Knowing the essential complement of genes, like knowing the sequence, is all part of characterizing a bacterium these days, notes Nina Salama of the Fred Hutchinson Cancer Research Center. Her own Helicobacter studies use methods similar to those of Rubin. “We have a sequence, but what does it mean?” asks Howard Ochman, who studies the molecular evolution of bacterial genes and genomes at the University of Arizona. Determining a gene’s function may be important, he says, but one also needs to assess whether a particular gene is critical to an organism’s growth. By providing an answer to this question, these papers “open all sorts of avenues to develop drugs that can inhibit microorganisms,” says Dusko Ehrlich of the National Institute for Agricultural Research (INRA) in France, who led the Bacillus effort. The lists have provided a valuable reference, says James Sacchattini, director of the TB Structural Genomics Consortium from Texas A&M University. Rubin’s work has been like “a divining rod” to the consortium, says Sacchattini, helping it to identify proteins and pathways to study as potential targets for chemotherapy. These papers examine “experimentally, what is the minimal gene set required to make a living cell,” says Ehrlich. About 80% of the approximately 250 genes found essential for B. subtilis are present in all bacteria that have a genome of “a decent size, about 2.5 to 3 megabases or above,” he says.

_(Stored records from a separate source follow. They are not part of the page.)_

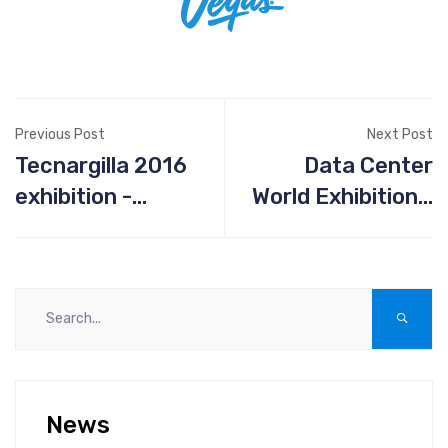
Previous Post
Next Post
Tecnargilla 2016
Data Center
exhibition -
World Exhibition -
September 26th-
April 5-6 2017,
30th - Rimini Italy
Los Angeles CA
News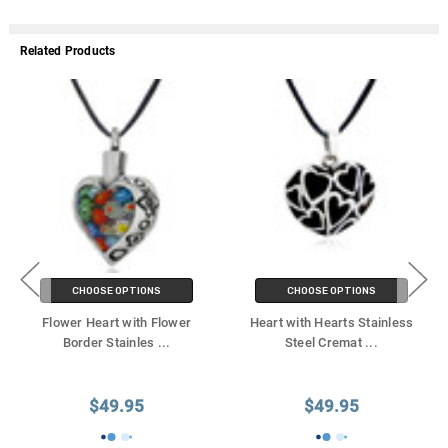
Related Products
CHOOSE OPTIONS
CHOOSE OPTIONS
Flower Heart with Flower
Heart with Hearts Stainless
Border Stainles
...
Steel Cremat
...
$49.95
$49.95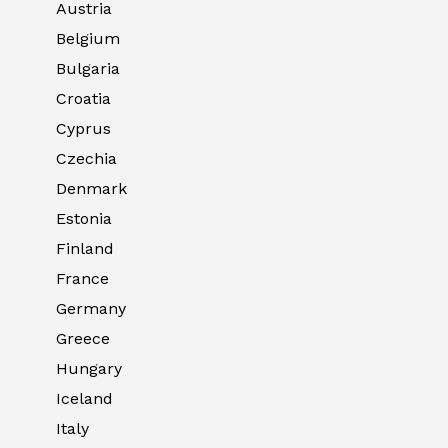
Austria
Belgium
Bulgaria
Croatia
Cyprus
Czechia
Denmark
Estonia
Finland
France
Germany
Greece
Hungary
Iceland
Italy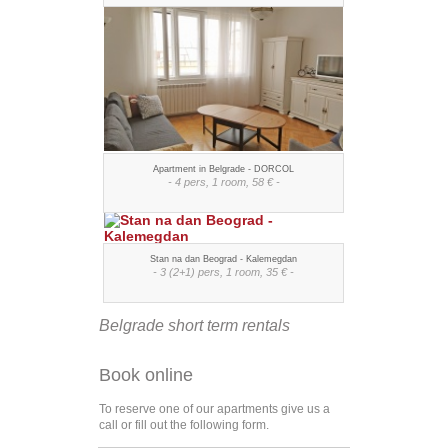
Apartment in Belgrade - DORCOL
- 4 pers, 1 room, 58 € -
Stan na dan Beograd - Kalemegdan
- 3 (2+1) pers, 1 room, 35 € -
Belgrade short term rentals
Book online
To reserve one of our apartments give us a
call or fill out the following form.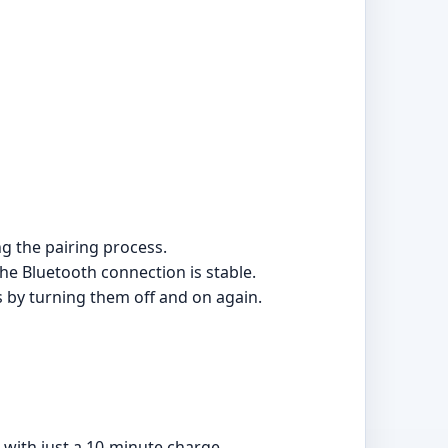
ng the pairing process.
he Bluetooth connection is stable.
es by turning them off and on again.
 with just a 10-minute charge.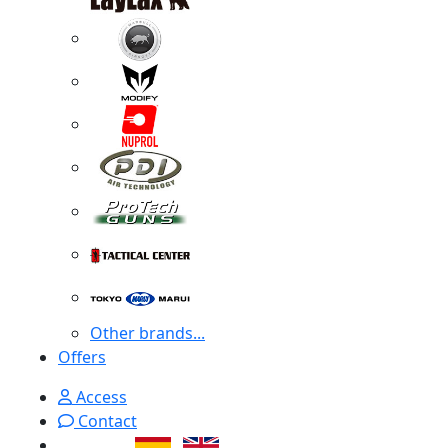
Other brands...
Offers
Access
Contact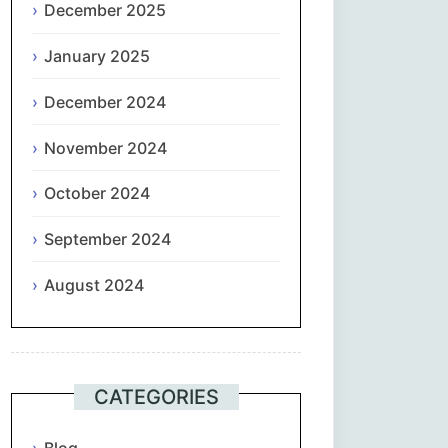
December 2025
January 2025
December 2024
November 2024
October 2024
September 2024
August 2024
CATEGORIES
Blog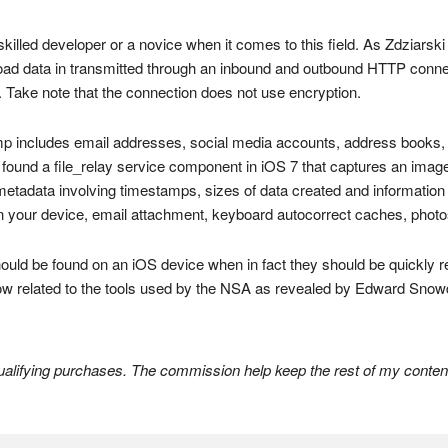
skilled developer or a novice when it comes to this field. As Zdziarski
nload data in transmitted through an inbound and outbound HTTP conn
 Take note that the connection does not use encryption.
dump includes email addresses, social media accounts, address books,
und a file_relay service component in iOS 7 that captures an image of t
etadata involving timestamps, sizes of data created and information on
 on your device, email attachment, keyboard autocorrect caches, phot
should be found on an iOS device when in fact they should be quickly
ow related to the tools used by the NSA as revealed by Edward Snow
lifying purchases. The commission help keep the rest of my content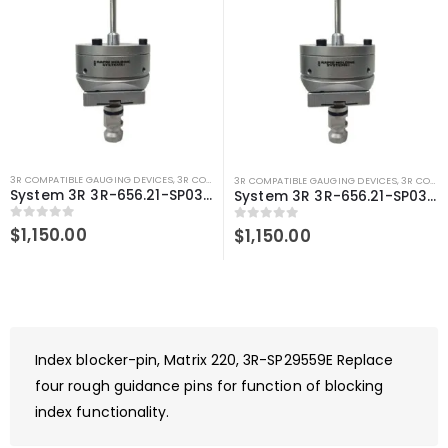
3R COMPATIBLE GAUGING DEVICES
,
3R COMPATIBLE PROBES
,
SYSTEM 3R COMPATIBLE
3R COMPATIBLE GAUGING DEVICES
,
3R COMPATIBLE PROBES
System 3R 3R-656.21-SP03 centering sensor 6mm tip Macro Compatible Spring loaded
System 3R 3R-656.21-SP03 centering sensor 5mm tip Macro Compatible Spring loaded
0
out of 5
$
1,150.00
0
out of 5
$
1,150.00
Index blocker-pin, Matrix 220, 3R-SP29559E Replace
four rough guidance pins for function of blocking
index functionality.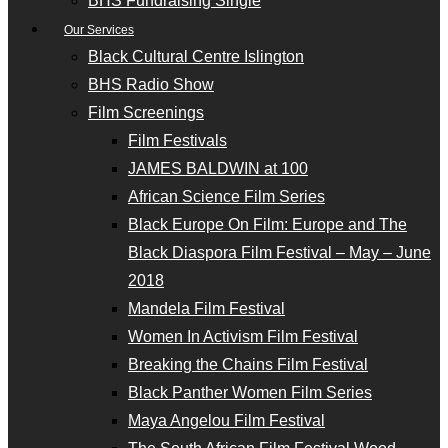
BHS Fundraising Single
Our Services
Black Cultural Centre Islington
BHS Radio Show
Film Screenings
Film Festivals
JAMES BALDWIN at 100
African Science Film Series
Black Europe On Film: Europe and The
Black Diaspora Film Festival – May – June
2018
Mandela Film Festival
Women In Activism Film Festival
Breaking the Chains Film Festival
Black Panther Women Film Series
Maya Angelou Film Festival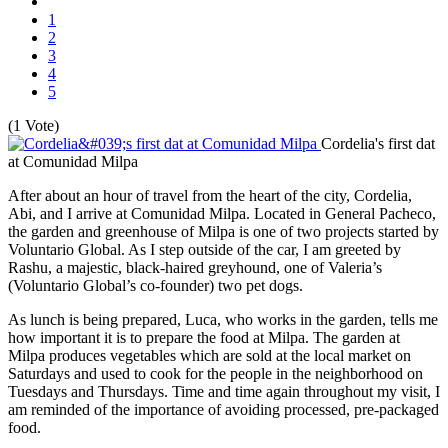
1
2
3
4
5
(1 Vote)
Cordelia's first dat
at Comunidad Milpa
After about an hour of travel from the heart of the city, Cordelia,
Abi, and I arrive at Comunidad Milpa. Located in General Pacheco,
the garden and greenhouse of Milpa is one of two projects started by
Voluntario Global. As I step outside of the car, I am greeted by
Rashu, a majestic, black-haired greyhound, one of Valeria’s
(Voluntario Global’s co-founder) two pet dogs.
As lunch is being prepared, Luca, who works in the garden, tells me
how important it is to prepare the food at Milpa. The garden at
Milpa produces vegetables which are sold at the local market on
Saturdays and used to cook for the people in the neighborhood on
Tuesdays and Thursdays. Time and time again throughout my visit, I
am reminded of the importance of avoiding processed, pre-packaged
food.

In contrast, Salama’s group has found surprisingly little overlap, only 11%, among the essential genomes of Helicobacter pylori and the other bacteria they examined, with 55% of the genes shared by only some species.5 “I think that reflects all these subtly different niches for which these different bacteria are adapted,” she says. “Targeted disruption is a gold standard, but it’s very time consuming.”
Other distinctions are important. Rubin tries to avoid the word ‘essential,’ and prefers instead to talk about genes required for optimal in-vitro growth. Ehrlich points out that essential genes really need to be defined by the conditions under which they were tested: “We used rich medium for our test. If we used different medium, many more genes would be required, because [the bacteria may] have to synthesize all the amino acids and vitamins.” Assays such as Rubin’s screen for optimal growth in randomly mutagenized cultures. Thus, a mutation conveying drastically slower growth would probably be scored as lethal (because the bacteria harboring it would be out-competed), and the gene would be seen as essential. “Our method is just a screen, but it’s fast and easy,” Rubin says.
“The Bacillus method is very precise – there’s no arguing with it – but it’s a huge amount of work,” he says. “Targeted disruption is kind of a gold standard, in that you’re specifically targeting each of the open reading frames,” Salama agrees. Yet both random and targeted approaches still rely on negative results: The genes considered to be essential are those that cannot be, or are not, mutagenized. “If a gene is essential, you can’t knock it out,” says Ehrlich.
Researchers employ a variety of strategies to assure that the inability to obtain a mutant is not merely an artifact of the methodology. Ehrlich’s consortium placed recalcitrant genes behind an inducible promoter, allowing them to demonstrate that the bacteria were viable when the gene was induced, and nonviable when it was not. Rubin’s group takes cosmids containing the gene, inserts them into Escherichia coli, and then mutagenizes them, showing that the gene can be inactivated. Salama adds a second copy of the gene to her bacteria, and then knocks out one of the copies. But even these methods do not assure that every open reading frame gets queried. “It’s hard to measure, but I think in general, the list of genes has held up pretty well,” says Rubin. “It’s held up to the analysis that we applied, and subsequently it has held up pretty well in other people’s experiments.”